- **What this task involves**
Only lines holding the word "дітей" are wanted from the records; copy all of them.

- **Given information**

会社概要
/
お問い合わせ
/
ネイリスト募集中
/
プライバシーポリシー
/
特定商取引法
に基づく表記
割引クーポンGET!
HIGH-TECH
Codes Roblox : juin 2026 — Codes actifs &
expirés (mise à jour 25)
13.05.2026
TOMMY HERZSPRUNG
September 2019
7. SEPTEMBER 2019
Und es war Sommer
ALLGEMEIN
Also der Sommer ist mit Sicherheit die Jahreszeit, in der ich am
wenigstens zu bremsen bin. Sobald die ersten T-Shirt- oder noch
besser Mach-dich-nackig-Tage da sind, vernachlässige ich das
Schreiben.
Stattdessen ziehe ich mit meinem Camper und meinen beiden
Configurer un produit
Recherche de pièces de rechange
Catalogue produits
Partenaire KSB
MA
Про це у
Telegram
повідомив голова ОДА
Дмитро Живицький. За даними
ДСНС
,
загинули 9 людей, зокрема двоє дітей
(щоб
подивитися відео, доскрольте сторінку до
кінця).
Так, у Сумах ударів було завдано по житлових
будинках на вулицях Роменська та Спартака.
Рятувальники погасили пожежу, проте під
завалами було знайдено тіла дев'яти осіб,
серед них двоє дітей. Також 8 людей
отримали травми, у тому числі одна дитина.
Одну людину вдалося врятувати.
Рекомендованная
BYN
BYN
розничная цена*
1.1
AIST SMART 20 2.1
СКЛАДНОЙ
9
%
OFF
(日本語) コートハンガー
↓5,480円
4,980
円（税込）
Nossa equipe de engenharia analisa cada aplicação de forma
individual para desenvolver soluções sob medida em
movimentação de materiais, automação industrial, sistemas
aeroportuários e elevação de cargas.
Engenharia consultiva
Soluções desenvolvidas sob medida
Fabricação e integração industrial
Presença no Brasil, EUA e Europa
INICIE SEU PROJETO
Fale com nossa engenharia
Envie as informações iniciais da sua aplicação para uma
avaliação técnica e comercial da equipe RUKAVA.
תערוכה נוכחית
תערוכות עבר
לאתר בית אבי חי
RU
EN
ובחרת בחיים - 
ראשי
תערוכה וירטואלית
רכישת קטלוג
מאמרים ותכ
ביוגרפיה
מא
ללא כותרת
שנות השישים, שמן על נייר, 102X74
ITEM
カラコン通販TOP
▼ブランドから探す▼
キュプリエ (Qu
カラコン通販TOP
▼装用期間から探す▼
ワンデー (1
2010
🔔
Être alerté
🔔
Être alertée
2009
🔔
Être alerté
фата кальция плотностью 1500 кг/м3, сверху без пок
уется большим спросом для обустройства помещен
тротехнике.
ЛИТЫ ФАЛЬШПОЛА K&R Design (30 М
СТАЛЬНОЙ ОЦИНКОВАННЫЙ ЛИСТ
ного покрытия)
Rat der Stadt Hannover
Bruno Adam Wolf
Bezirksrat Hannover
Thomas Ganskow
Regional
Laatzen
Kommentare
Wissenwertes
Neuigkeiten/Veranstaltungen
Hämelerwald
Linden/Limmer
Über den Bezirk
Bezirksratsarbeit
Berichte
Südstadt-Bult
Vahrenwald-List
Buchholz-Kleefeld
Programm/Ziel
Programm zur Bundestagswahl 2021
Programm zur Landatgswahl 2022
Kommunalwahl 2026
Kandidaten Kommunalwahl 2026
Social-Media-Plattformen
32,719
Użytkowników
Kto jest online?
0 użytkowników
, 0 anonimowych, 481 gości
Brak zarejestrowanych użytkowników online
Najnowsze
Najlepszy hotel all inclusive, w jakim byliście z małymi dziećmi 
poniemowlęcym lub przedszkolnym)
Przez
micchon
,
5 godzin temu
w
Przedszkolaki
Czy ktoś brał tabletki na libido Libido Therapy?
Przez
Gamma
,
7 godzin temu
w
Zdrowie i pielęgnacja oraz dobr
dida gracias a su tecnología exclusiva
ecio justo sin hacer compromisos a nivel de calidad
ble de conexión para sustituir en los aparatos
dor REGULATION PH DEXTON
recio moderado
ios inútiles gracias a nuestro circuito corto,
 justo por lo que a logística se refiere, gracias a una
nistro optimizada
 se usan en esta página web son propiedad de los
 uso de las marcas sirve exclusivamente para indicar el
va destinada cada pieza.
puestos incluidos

- **Task result**
загинули 9 людей, зокрема двоє дітей
серед них двоє дітей. Також 8 людей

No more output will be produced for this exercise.